# Lehigh Valley - Railroad of Many Colors



## Lehigh74 (Sep 25, 2015)

I was running my new 44 tonner the other day. I put a few cabooses behind it and it dawned on me that the LVRR probably had more color schemes than any railroad I could think of. I have four LV diesels and each one has a different scheme (Cornell red with a yellow stripe, LV red with a yellow stripe, snowbird white and pre war switcher red, gray, black and yellow).

LV diesel colors I don’t have include early switcher black with white lettering, Cornell red with 3 black stripes, Tuscan, Cornell red with 4’ wide yellow stripe (used only on two locos), red, black and brushed aluminum (used only on Alco HH600 #105) and Yellow Jacket used on Alco C420s. That’s 10 color schemes (eight if you don’t count the schemes used on only a few locos).

LV rolling stock also had a variety of colors. I have box cars in green and in snowbird. I also have cabooses in cornel red and in green. And I have a caboose in the snowbird scheme on pre-order.

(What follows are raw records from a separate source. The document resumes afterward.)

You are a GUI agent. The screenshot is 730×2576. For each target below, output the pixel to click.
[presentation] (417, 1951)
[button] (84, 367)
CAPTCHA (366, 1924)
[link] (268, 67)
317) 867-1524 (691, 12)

Can you think of any railroad that had more color schemes than Lehigh Valley? Norfolk Southern probably has more (if you count the one offs and heritage units), but less if you don’t count the one offs.


----------



## Guest (Feb 23, 2019)

I like them all, Bob.


----------



## gunrunnerjohn (Nov 10, 2010)

Boy, now there's a RR that couldn't make up their mind on the paint scheme! You can get a lot of variety with only one road name, that's pretty neat.  PRR is pretty dull by comparison, I have a lot of dark green and tuscan locomotives and rolling stock.


----------



## Guest (Feb 23, 2019)

That is pretty cool, Bob. You can run only one railroad and still have lots of variety. 

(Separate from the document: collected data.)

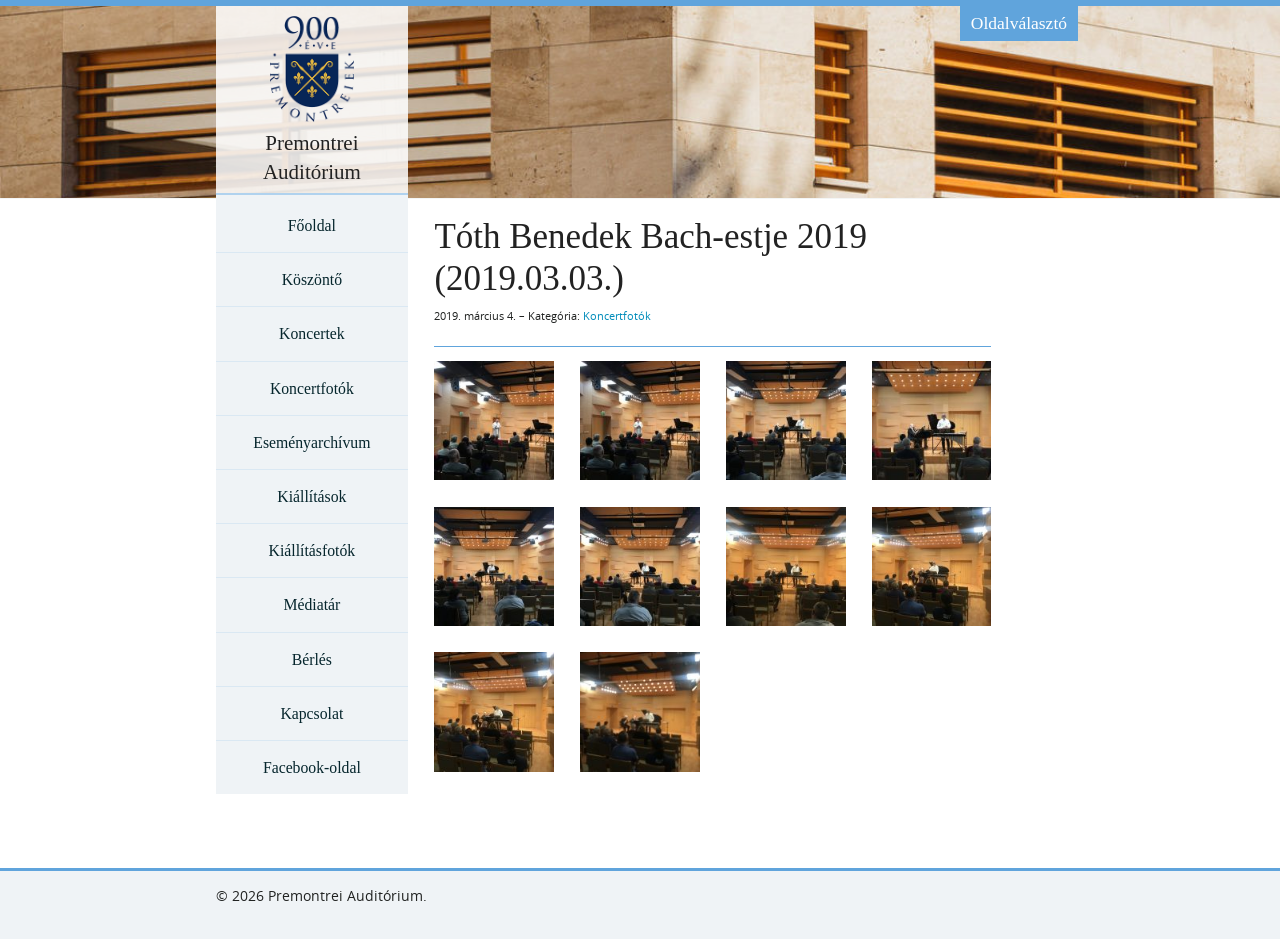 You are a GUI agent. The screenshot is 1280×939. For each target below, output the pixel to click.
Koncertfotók (312, 388)
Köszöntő (312, 279)
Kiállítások (311, 496)
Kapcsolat (311, 713)
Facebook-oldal (312, 767)
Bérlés (312, 659)
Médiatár (311, 604)
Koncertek (312, 333)
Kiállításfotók (312, 550)
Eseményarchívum (311, 442)
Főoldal (312, 225)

To the best of my knowledge the Union Pacific is at the other end of the spectrum having only one paint scheme for diesels if you don't count the heritage engines. I'm not a UP fan so there may have been an oddball diesel but I've only seen UP diesels in their yellow, gray, silver paint.


----------



## Guest (Feb 24, 2019)

The Black Diamond was another Lehigh Valley paint scheme and one of my favorites.

Emile

View attachment 486692


----------



## Guest (Feb 24, 2019)

Terrific photo, Emile.


----------



## laz57 (Sep 19, 2015)

Way to go EMILE!!! Those colors remind me of my college alma mater, Mansfield State College here in Pa.:smilie_daumenpos:


----------



## Lee Willis (Jan 1, 2014)

Interesting. Very interesting. Thank you for posting these photos. They are very clear and I really like comparing the paint schemes and all. 

And I love that Black Diamond - had to add that to my list of locos and need to have. Lovely!


----------



## Big Ed (Jun 16, 2009)

Didn't LV have a Blue/yellow paint scheme on a few of their diesels too?
Or was it blueish gray and yellow?


----------



## Lehigh74 (Sep 25, 2015)

Big Ed said:


> Didn't LV have a Blue/yellow paint scheme on a few of their diesels too?
> Or was it blueish gray and yellow?


Sounds like the yellow jacket paint scheme used on Alco C420s.


----------



## cole226 (Feb 8, 2013)

The Lehigh Valley John Wilkes in Allentown, Pa. around 1940


----------



## Spence (Oct 15, 2015)

Cole; that is a sharp looking train. :thumbsup:


----------



## Lehigh74 (Sep 25, 2015)

In the two years since I posted this, I added a snowbird C628 dummy, an RS-11 and a wide yellow stripe GP9 to my LV diesel roster for a total of seven. No two of the seven have the exact same paint although a few are close. The dummy C628 has a larger flag than the powered unit and the Cornel red RS-11 has different letter size than the Cornel red GP38. GP9 301 had four different paint schemes in it’s 17 years at LV.


----------



## Krieglok (Sep 7, 2013)

Bob, I confused you with Pete on another post. My apologies to both of you.

Anyway, were you looking for the MTH LV GP9 #300? I found a dealer who has one in stock. It is the Premier PS3, 20-20865-1


----------



## Lehigh74 (Sep 25, 2015)

Thanks for thinking of me Tom, but I wasn’t looking for the 300. It would be kind of neat to have both the LV GP9s, but since I have a GP38 with the same scheme and an RS11 that’s very close, I don’t think I’ll go for it. If I find a yellow jacket C420 or a switcher with black stripes I might pick it up.


----------